The revised scoring system is not designed for serial monitoring of disease activity. Once a diagnosis of AIH is established (or excluded), ongoing management relies on standard biochemical markers (AST, ALT, IgG) rather than repeated scoring. However, recalculation is valuable in specific scenarios:

• After a therapeutic trial: Switching from pre-treatment to post-treatment interpretation and adding treatment response points can clarify the diagnosis in patients who were initially classified as probable or possible.
• After autoantibody seroconversion: Some patients who are initially seronegative develop positive autoantibodies over time. Repeat serological testing 3 to 6 months after initial evaluation may yield new positive results that change the score.
• After new histological data: A repeat liver biopsy (e.g., obtained to assess fibrosis progression or treatment response) may reveal histological features that were not present or not identified on the initial biopsy.
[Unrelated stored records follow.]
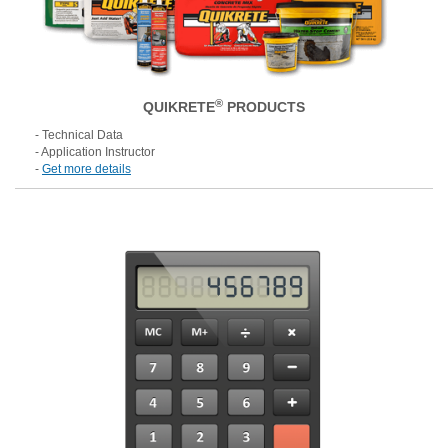
®
QUIKRETE
PRODUCTS
- Technical Data
- Application Instructor
-
Get more details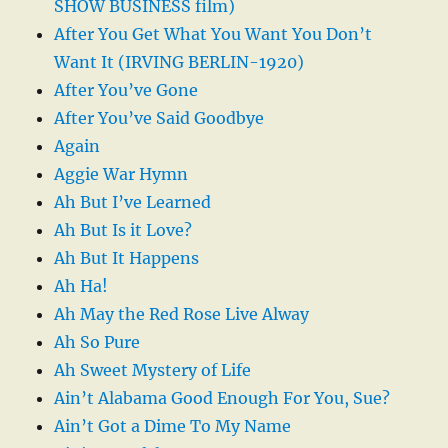
SHOW BUSINESS film)
After You Get What You Want You Don’t
Want It (IRVING BERLIN-1920)
After You’ve Gone
After You’ve Said Goodbye
Again
Aggie War Hymn
Ah But I’ve Learned
Ah But Is it Love?
Ah But It Happens
Ah Ha!
Ah May the Red Rose Live Alway
Ah So Pure
Ah Sweet Mystery of Life
Ain’t Alabama Good Enough For You, Sue?
Ain’t Got a Dime To My Name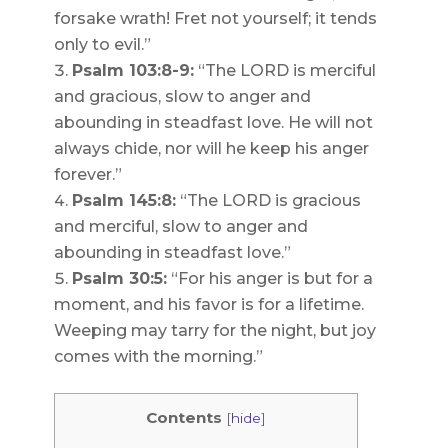
forsake wrath! Fret not yourself; it tends
only to evil.”
Psalm 103:8-9:
“The LORD is merciful
and gracious, slow to anger and
abounding in steadfast love. He will not
always chide, nor will he keep his anger
forever.”
Psalm 145:8:
“The LORD is gracious
and merciful, slow to anger and
abounding in steadfast love.”
Psalm 30:5:
“For his anger is but for a
moment, and his favor is for a lifetime.
Weeping may tarry for the night, but joy
comes with the morning.”
Contents
[
hide
]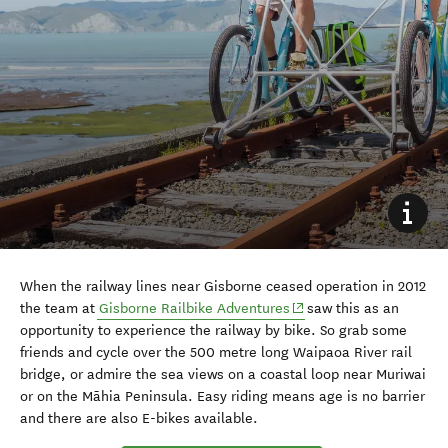
When the railway lines near Gisborne ceased operation in 2012
(opens in new window)
the team at
Gisborne Railbike Adventures
saw this as an
opportunity to experience the railway by bike. So grab some
friends and cycle over the 500 metre long Waipaoa River rail
bridge, or admire the sea views on a coastal loop near Muriwai
or on the Māhia Peninsula. Easy riding means age is no barrier
and there are also E-bikes available.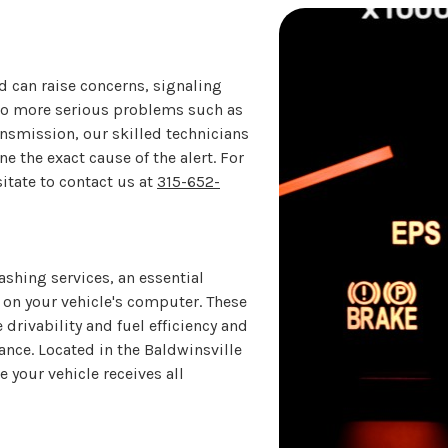
d can raise concerns, signaling
 to more serious problems such as
ansmission, our skilled technicians
 the exact cause of the alert. For
itate to contact us at
315-652-
shing services, an essential
e on your vehicle's computer. These
rivability and fuel efficiency and
mance. Located in the Baldwinsville
 your vehicle receives all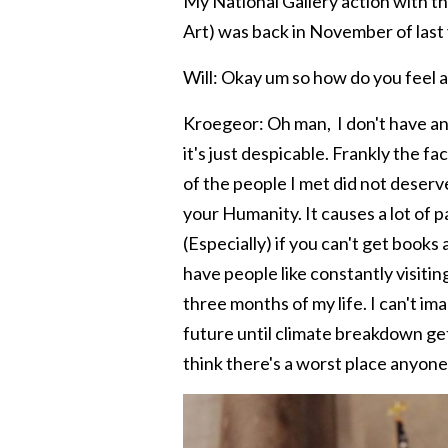
My National Gallery action with t
Art) was back in November of last 
Will: Okay um so how do you feel a
Kroegeor: Oh man, I don't have any 
it's just despicable. Frankly the f
of the people I met did not deserve
your Humanity. It causes a lot of p
(Especially) if you can't get books 
have people like constantly visitin
three months of my life. I can't im
future until climate breakdown gets
think there's a worst place anyon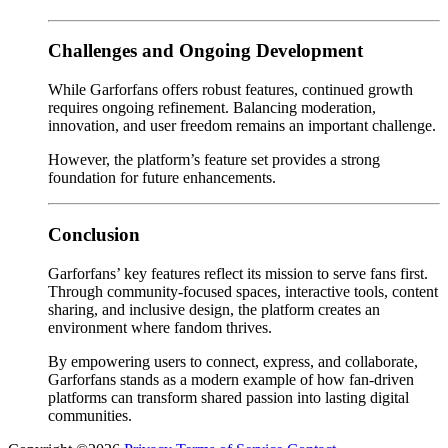
Challenges and Ongoing Development
While Garforfans offers robust features, continued growth
requires ongoing refinement. Balancing moderation,
innovation, and user freedom remains an important challenge.
However, the platform’s feature set provides a strong
foundation for future enhancements.
Conclusion
Garforfans’ key features reflect its mission to serve fans first.
Through community-focused spaces, interactive tools, content
sharing, and inclusive design, the platform creates an
environment where fandom thrives.
By empowering users to connect, express, and collaborate,
Garforfans stands as a modern example of how fan-driven
platforms can transform shared passion into lasting digital
communities.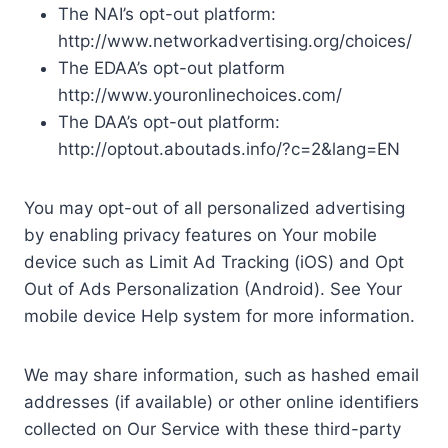
The NAI’s opt-out platform:
http://www.networkadvertising.org/choices/
The EDAA’s opt-out platform
http://www.youronlinechoices.com/
The DAA’s opt-out platform:
http://optout.aboutads.info/?c=2&lang=EN
You may opt-out of all personalized advertising
by enabling privacy features on Your mobile
device such as Limit Ad Tracking (iOS) and Opt
Out of Ads Personalization (Android). See Your
mobile device Help system for more information.
We may share information, such as hashed email
addresses (if available) or other online identifiers
collected on Our Service with these third-party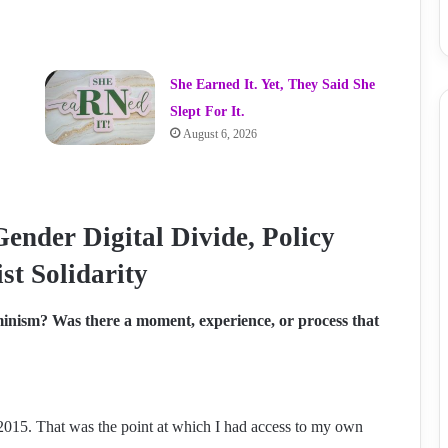
She Earned It. Yet, They Said She
Slept For It.
August 6, 2026
Gender Digital Divide, Policy
st Solidarity
inism? Was there a moment, experience, or process that
y 2015. That was the point at which I had access to my own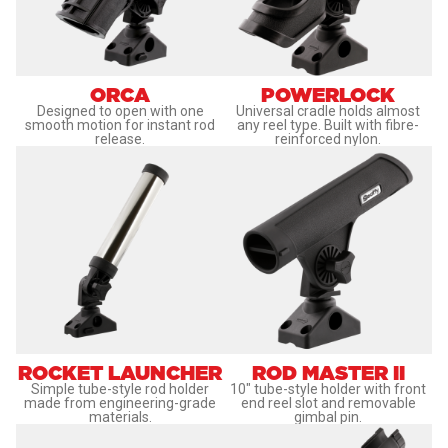
ORCA
POWERLOCK
Designed to open with one
Universal cradle holds almost
smooth motion for instant rod
any reel type. Built with fibre-
release.
reinforced nylon.
ROCKET LAUNCHER
ROD MASTER II
Simple tube-style rod holder
10" tube-style holder with front
made from engineering-grade
end reel slot and removable
materials.
gimbal pin.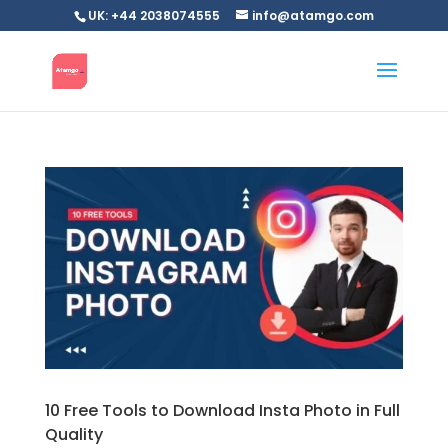
UK: +44 2038074555
info@atamgo.com
10 Free Tools to Download Insta Photo in Full
Quality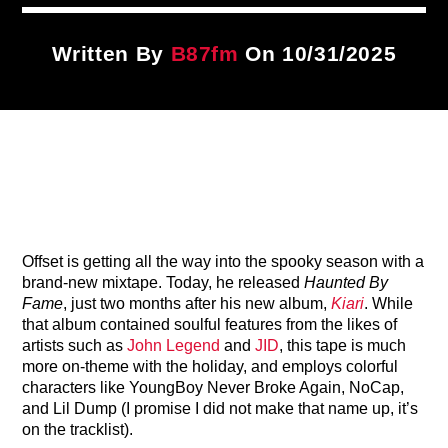
Title
ARTIST
Written By
B87fm
On 10/31/2025
CURRENT SHOW
Dancehall Tip
7:00 PM
9:00 PM
Offset is getting all the way into the spooky season with a
B87FM
brand-new mixtape. Today, he released
Haunted By
Fame
, just two months after his new album,
Kiari
. While
that album contained soulful features from the likes of
artists such as
John Legend
and
JID
, this tape is much
more on-theme with the holiday, and employs colorful
characters like YoungBoy Never Broke Again, NoCap,
and Lil Dump (I promise I did not make that name up, it’s
on the tracklist).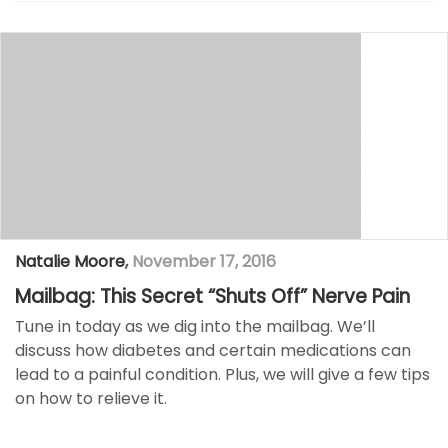
Natalie Moore
,
November 17, 2016
Mailbag: This Secret “Shuts Off” Nerve Pain
Tune in today as we dig into the mailbag. We’ll
discuss how diabetes and certain medications can
lead to a painful condition. Plus, we will give a few tips
on how to relieve it.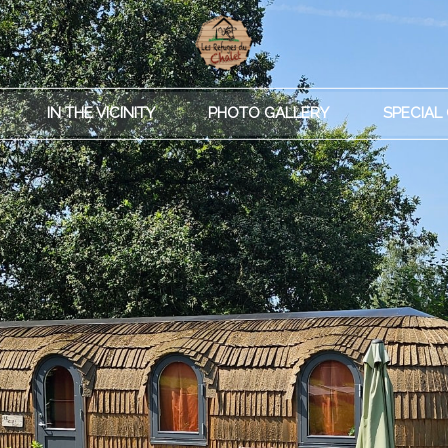
IN THE VICINITY
PHOTO GALLERY
SPECIAL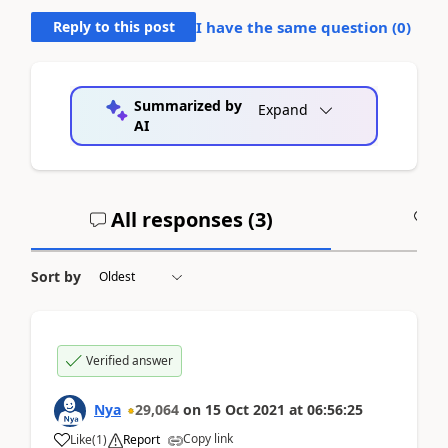
Reply to this post
I have the same question (
0
)
Summarized by
Expand
AI
All responses (
3
)
A
Sort by
Verified answer
Nya
29,064
on
15 Oct 2021
at
06:56:25
Copy link
Like
(
1
)
Report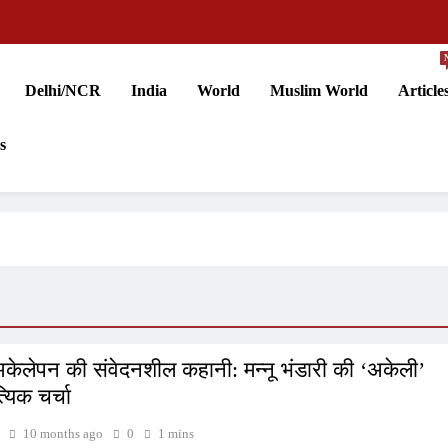
Delhi/NCR
India
World
Muslim World
Article
s
अकेलेपन की संवेदनशील कहानी: मन्नू भंडारी की ‘अकेली’
्यिक चर्चा
10 months ago
0
1 mins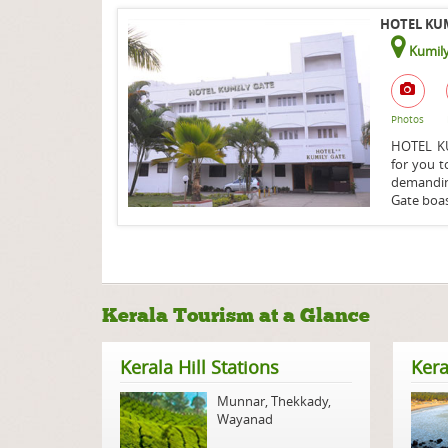
HOTEL KUM
Kumily
Photos
HOTEL KUM
for you t
demandin
Gate boas
Kerala Tourism at a Glance
Kerala Hill Stations
Kera
Munnar
,
Thekkady
,
Wayanad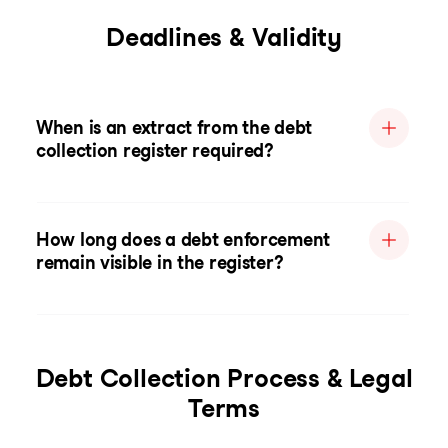
Deadlines & Validity
When is an extract from the debt
collection register required?
How long does a debt enforcement
remain visible in the register?
Debt Collection Process & Legal
Terms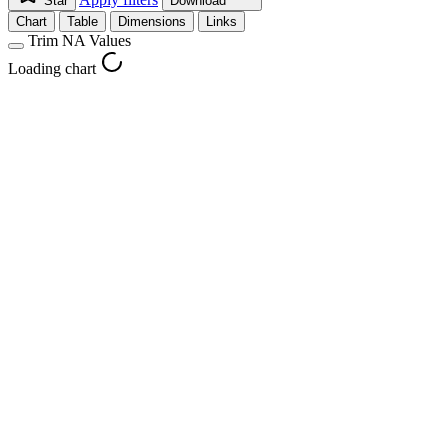
Star
Download
Chart
Table
Dimensions
Links
Trim NA Values
Loading chart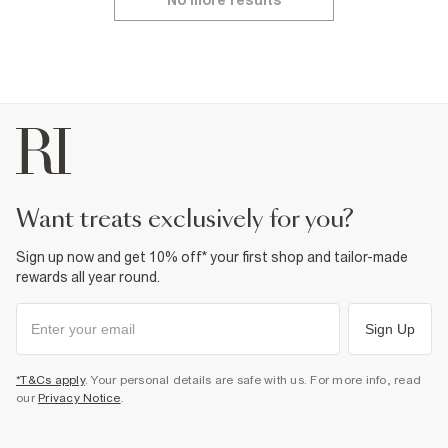
No more results
want treats exclusively for you?
Sign up now and get 10% off* your first shop and tailor-made
rewards all year round.
Sign Up
*T&Cs apply
. Your personal details are safe with us. For more info, read
our
Privacy Notice
.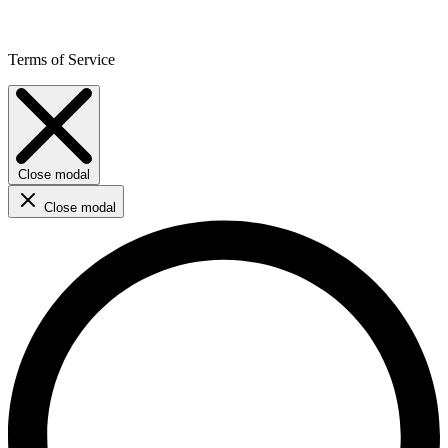
Terms of Service
Close modal
Close modal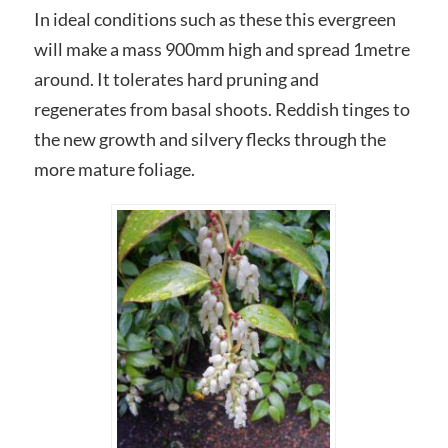
In ideal conditions such as these this evergreen
will make a mass 900mm high and spread 1metre
around. It tolerates hard pruning and
regenerates from basal shoots. Reddish tinges to
the new growth and silvery flecks through the
more mature foliage.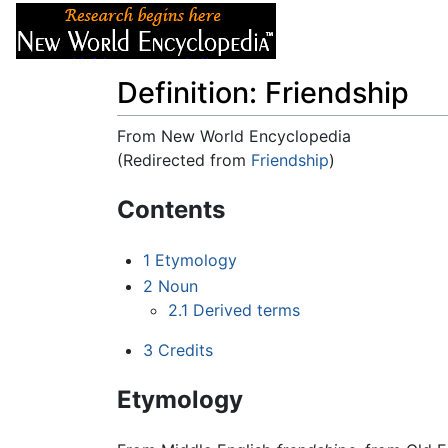
Articles
About
Definition: Friendship
From New World Encyclopedia
(Redirected from
Friendship
)
Jump to:
navigation
,
search
Contents
1
Etymology
2
Noun
2.1
Derived terms
3
Credits
Etymology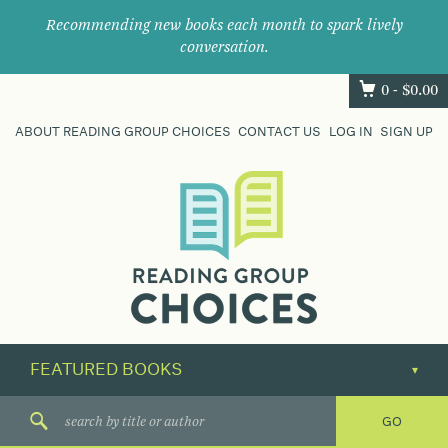
Recommending new books each month to spark lively
conversation.
0 -
$
0.00
ABOUT READING GROUP CHOICES
CONTACT US
LOG IN
SIGN UP
Where
book
clubs
find
their
next
great
read.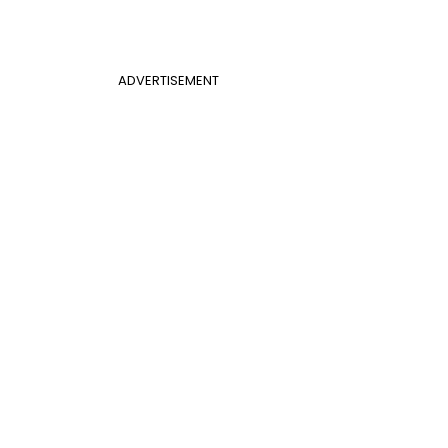
ADVERTISEMENT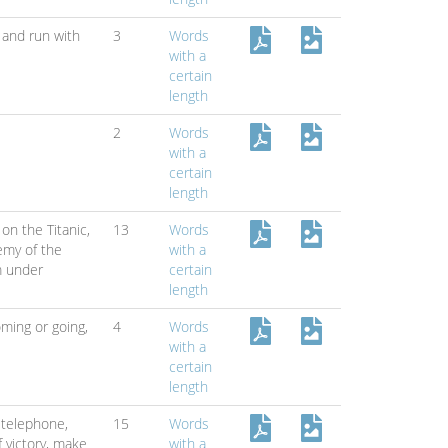
 and run with
3
Words
with a
certain
length
2
Words
with a
certain
length
on the Titanic,
13
Words
emy of the
with a
m under
certain
length
ming or going,
4
Words
with a
certain
length
 telephone,
15
Words
 victory,
make
with a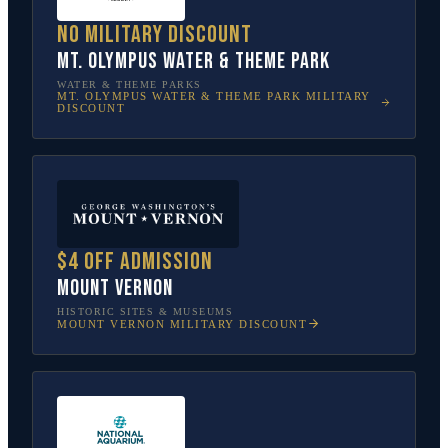
No military discount
Mt. Olympus Water & Theme Park
WATER & THEME PARKS
MT. OLYMPUS WATER & THEME PARK
MILITARY
DISCOUNT
$4 off admission
Mount Vernon
HISTORIC SITES & MUSEUMS
MOUNT VERNON
MILITARY DISCOUNT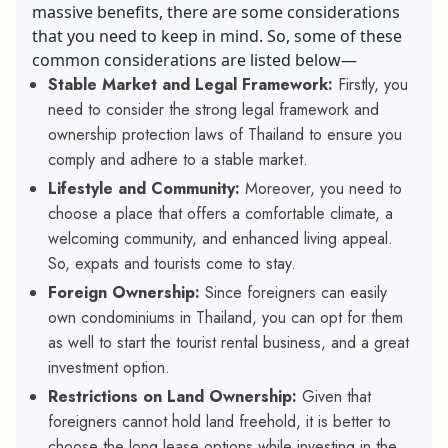
massive benefits, there are some considerations
that you need to keep in mind. So, some of these
common considerations are listed below—
Stable Market and Legal Framework:
Firstly, you
need to consider the strong legal framework and
ownership protection laws of Thailand to ensure you
comply and adhere to a stable market.
Lifestyle and Community:
Moreover, you need to
choose a place that offers a comfortable climate, a
welcoming community, and enhanced living appeal.
So, expats and tourists come to stay.
Foreign Ownership:
Since foreigners can easily
own condominiums in Thailand, you can opt for them
as well to start the tourist rental business, and a great
investment option.
Restrictions on Land Ownership:
Given that
foreigners cannot hold land freehold, it is better to
choose the long lease options while investing in the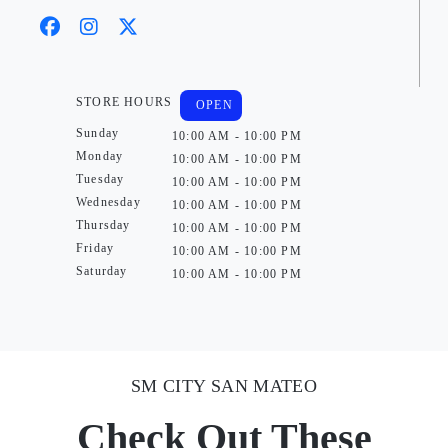
STORE HOURS
OPEN
Sunday
10:00 AM - 10:00 PM
Monday
10:00 AM - 10:00 PM
Tuesday
10:00 AM - 10:00 PM
Wednesday
10:00 AM - 10:00 PM
Thursday
10:00 AM - 10:00 PM
Friday
10:00 AM - 10:00 PM
Saturday
10:00 AM - 10:00 PM
SM CITY SAN MATEO
Check Out These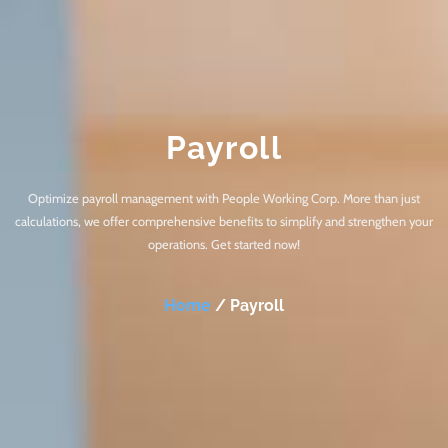
Payroll
Optimize payroll management with People Working Corp. More than just
calculations, we offer comprehensive benefits to simplify and strengthen your
operations. Get started now!
Home
/ Payroll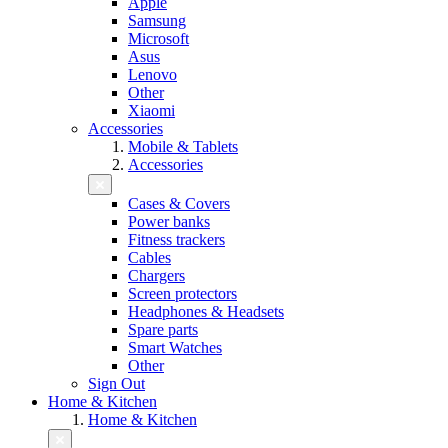
Apple
Samsung
Microsoft
Asus
Lenovo
Other
Xiaomi
Accessories
Mobile & Tablets
Accessories
Cases & Covers
Power banks
Fitness trackers
Cables
Chargers
Screen protectors
Headphones & Headsets
Spare parts
Smart Watches
Other
Sign Out
Home & Kitchen
Home & Kitchen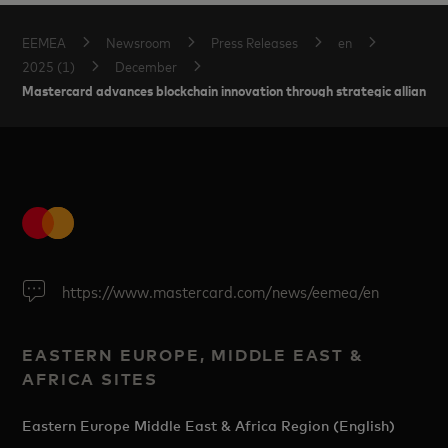
EEMEA
Newsroom
Press Releases
en
2025 (1)
December
Mastercard advances blockchain innovation through strategic alliances 
https://www.mastercard.com/news/eemea/en
EASTERN EUROPE, MIDDLE EAST &
AFRICA SITES
Eastern Europe Middle East & Africa Region (English)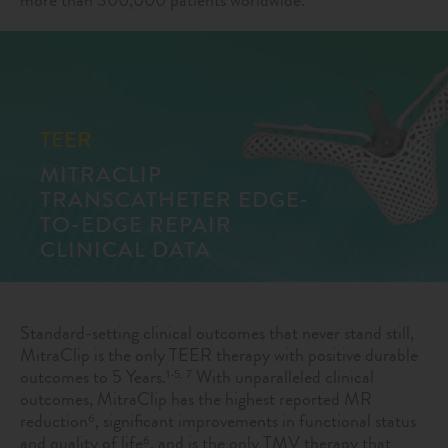
TEER
MITRACLIP
TRANSCATHETER EDGE-
TO-EDGE REPAIR
CLINICAL DATA
Standard-setting clinical outcomes that never stand still,
MitraClip is the only TEER therapy with positive durable
outcomes to 5 Years.
With unparalleled clinical
1-5, 7
outcomes, MitraClip has the highest reported MR
reduction
, significant improvements in functional status
6
and quality of life
, and is the only TMV therapy that
6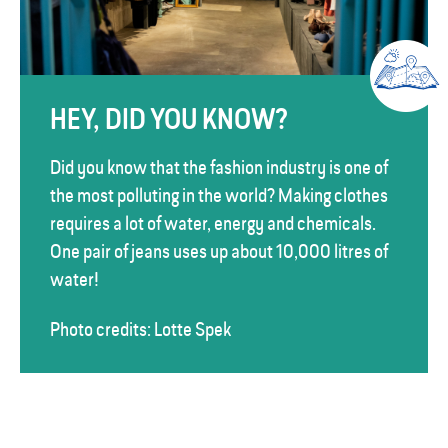
HEY, DID YOU KNOW?
Did you know that the fashion industry is one of
the most polluting in the world? Making clothes
requires a lot of water, energy and chemicals.
One pair of jeans uses up about 10,000 litres of
water!
Photo credits: Lotte Spek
Practical Considerations for Accurate Scoring

• Use IIF for autoantibody titers when possible. The scoring system's titer cutoffs were calibrated to IIF results. If only ELISA results are available, note this limitation when interpreting the score.
• Measure IgG directly, not by calculation. Direct nephelometric or turbidimetric IgG measurement is more accurate than calculating globulins from total protein minus albumin.
• Ensure comprehensive viral testing. The viral markers parameter requires testing for hepatitis A (IgM anti-HAV), hepatitis B (HBsAg, IgM anti-HBc at minimum), and hepatitis C (anti-HCV, HCV-RNA). Incomplete viral testing may lead to an incorrect assignment of +3 points for negative markers when a viral infection is actually present but untested.
• Request expert pathology review. The histological component is complex and consequential. Review by a hepatopathologist experienced in autoimmune liver diseases improves the accuracy of the histological assessment and, by extension, the composite score.
• Document the scoring rationale. Record which parameter values were used and any assumptions or limitations (e.g., ELISA-based autoantibody results, biopsy not available, drug history uncertain). This documentation supports clinical decision-making and enables accurate recalculation if new data become available.